In addition, several pharmaceutical, biotechnology, chemical and other life sciences companies engage in research and development in the use of unique gene expression systems to produce therapeutic proteins. These competitors may develop products earlier or obtain regulatory approvals faster than we may be able to, or develop products that are more effective than ours. At least one of our major competitors, Oxford Glycosciences, Plc., is located in Europe, and our ability to use our patent rights to prevent competition in the creation and use of proteomics-driven products and technologies is more limited outside of the United States.

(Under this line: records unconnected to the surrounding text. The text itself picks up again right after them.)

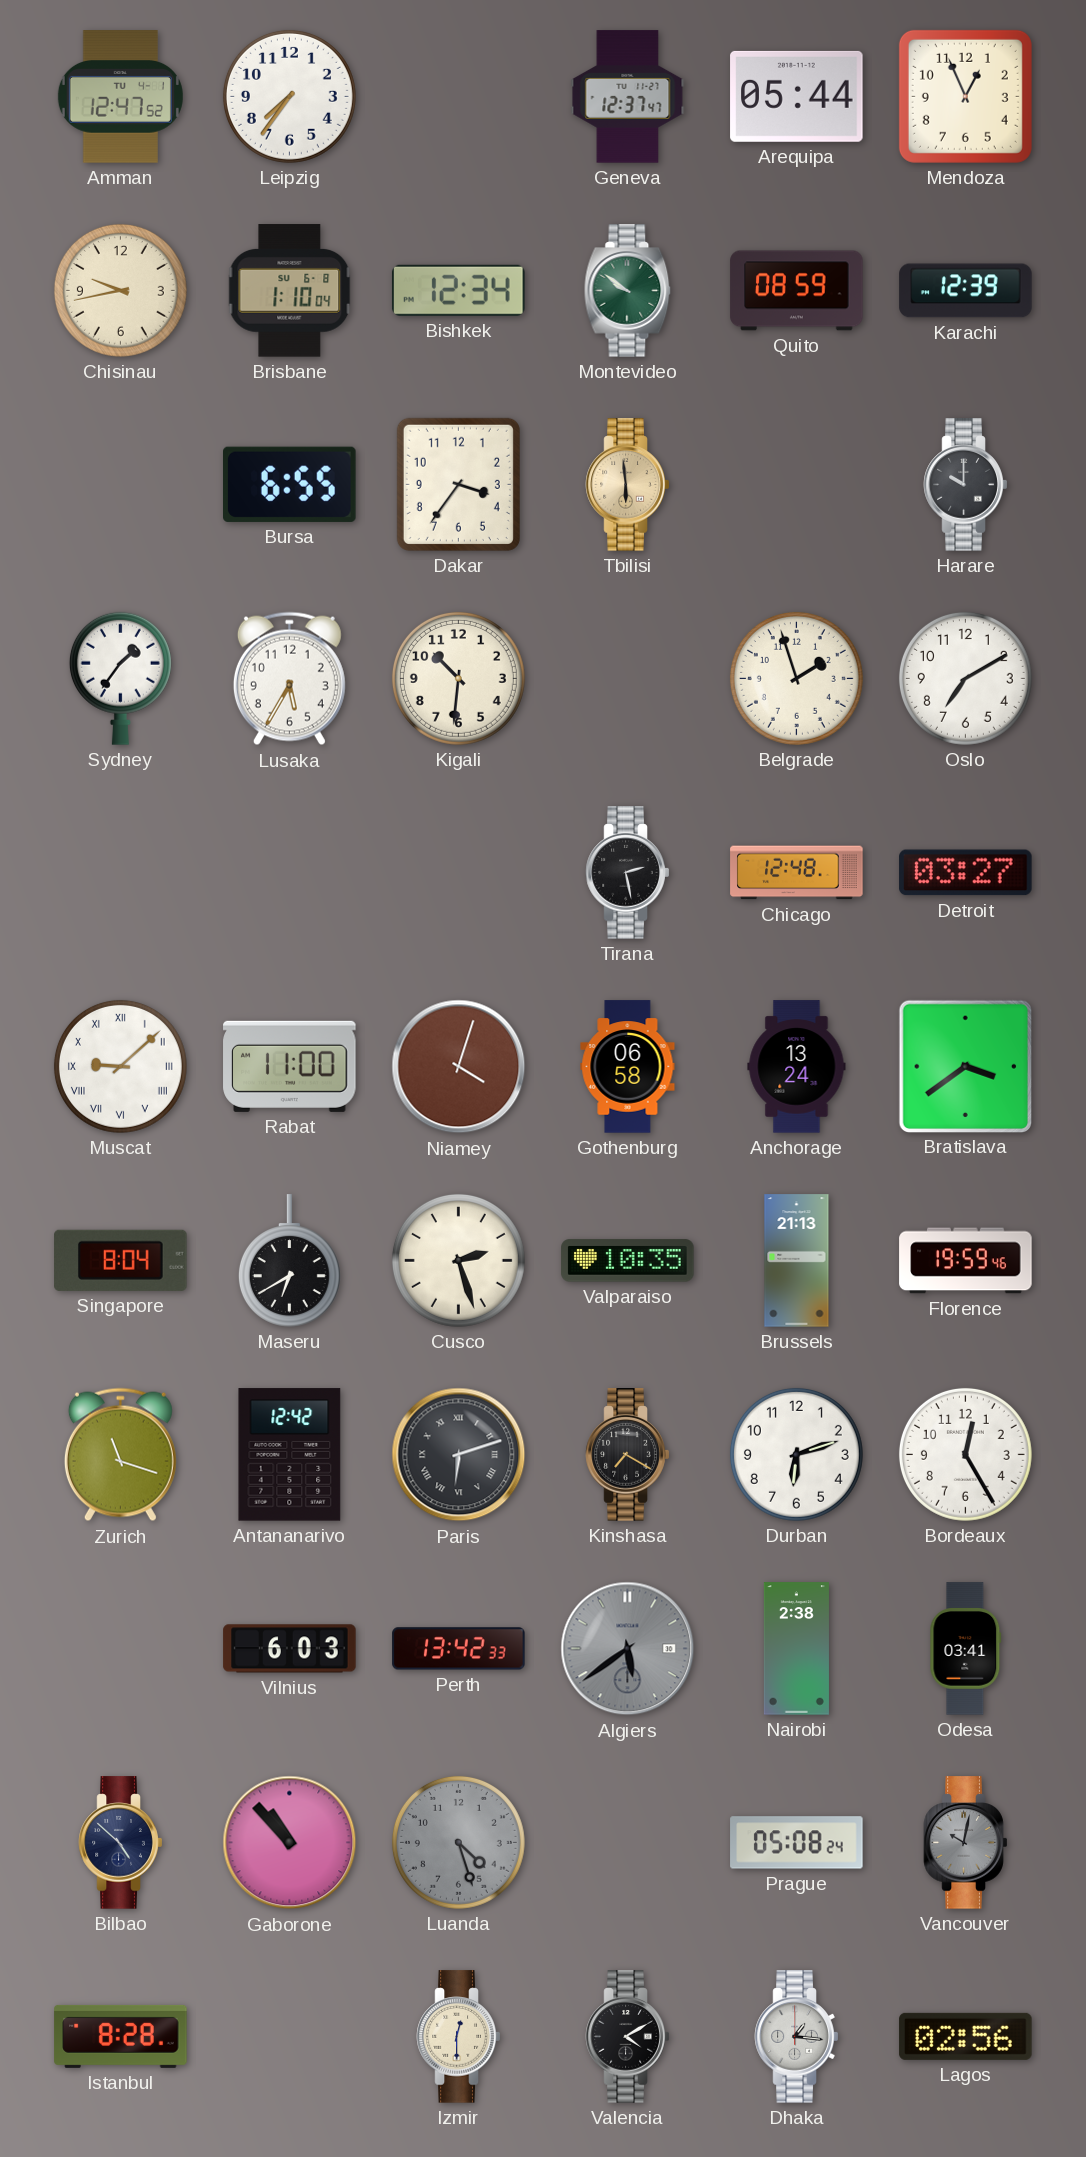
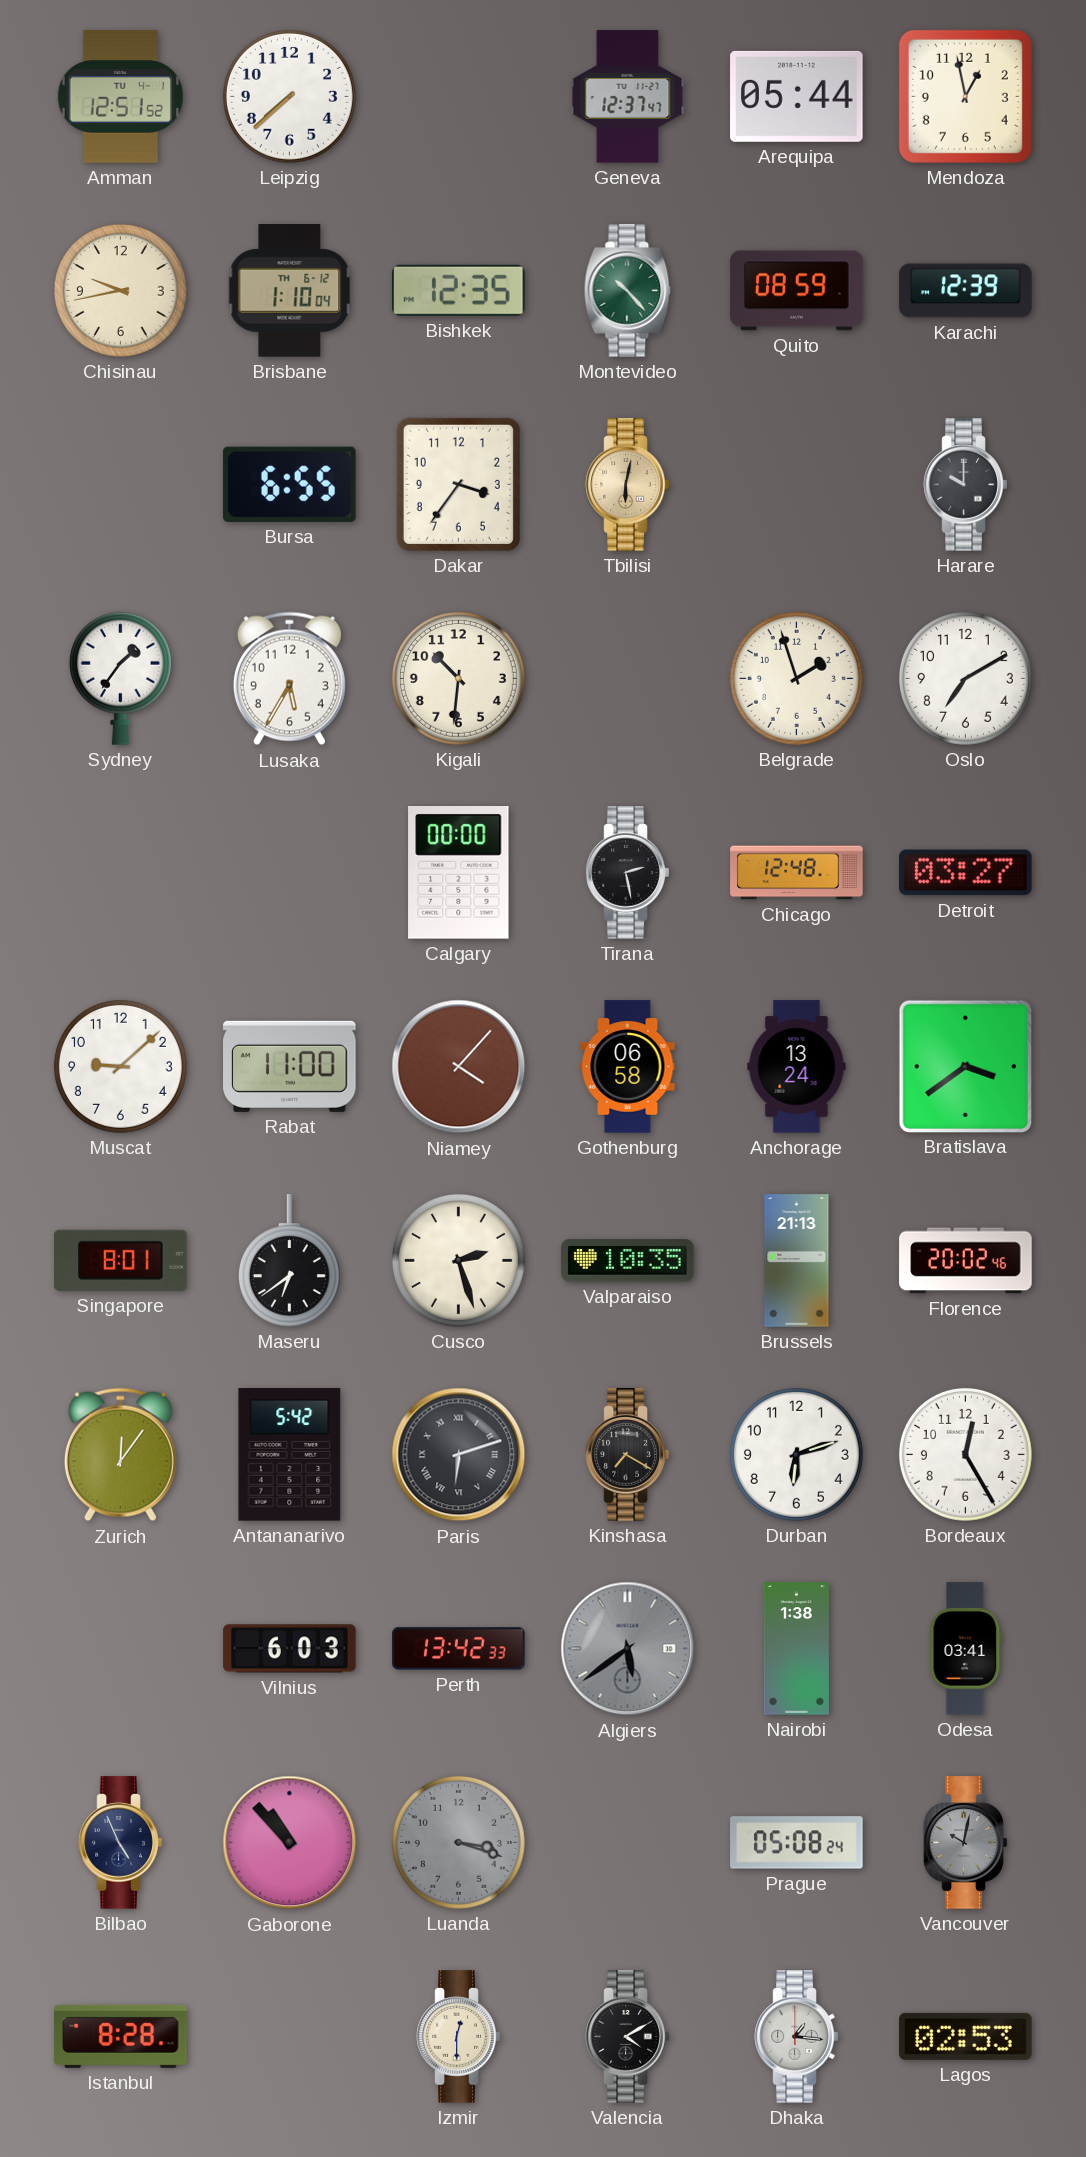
Amman: 12:47 -> 12:51
Leipzig: 7:36 -> 7:38
Mendoza: 12:56 -> 12:58
Brisbane date: SU 6-8 -> TH 6-12
Bishkek: 12:34 -> 12:35
Montevideo: 9:51 -> 10:23
Tbilisi: 5:59 -> 6:02
Calgary: none -> 00:00
Muscat numerals: Roman -> Arabic
Niamey: 4:03 -> 4:07
Singapore: 8:04 -> 8:01
Maseru: 6:40 -> 6:39
Florence: 19:59 -> 20:02
Zurich: 11:18 -> 12:06
Antananarivo: 12:42 -> 5:42
Nairobi: 2:38 -> 1:38
Bilbao: 4:52 -> 4:56
Luanda: 4:27 -> 3:18
Lagos: 02:56 -> 02:53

New developments are expected to continue, and discoveries by others may render our products and technologies noncompetitive, which could lead to the failure of our business.
We may not have access to sufficiently complete, accurate or defect-free data from outside sources, including genome sequence data which would increase our costs and could affect our product development efforts
The efforts of the Human Genome Project and private companies to create a complete catalog of the human genome may not enable us to fully integrate that data with our proprietary protein databases. In addition, we obtain our data from other sources, including our academic collaborators and our sources of cell and tissue samples. This data could contain errors or other defects which could corrupt our databases or increase our costs by requiring us to use alternative methods or sources to obtain such data. In addition, data sources may have acquired this information in a manner that violates various applicable legal requirements.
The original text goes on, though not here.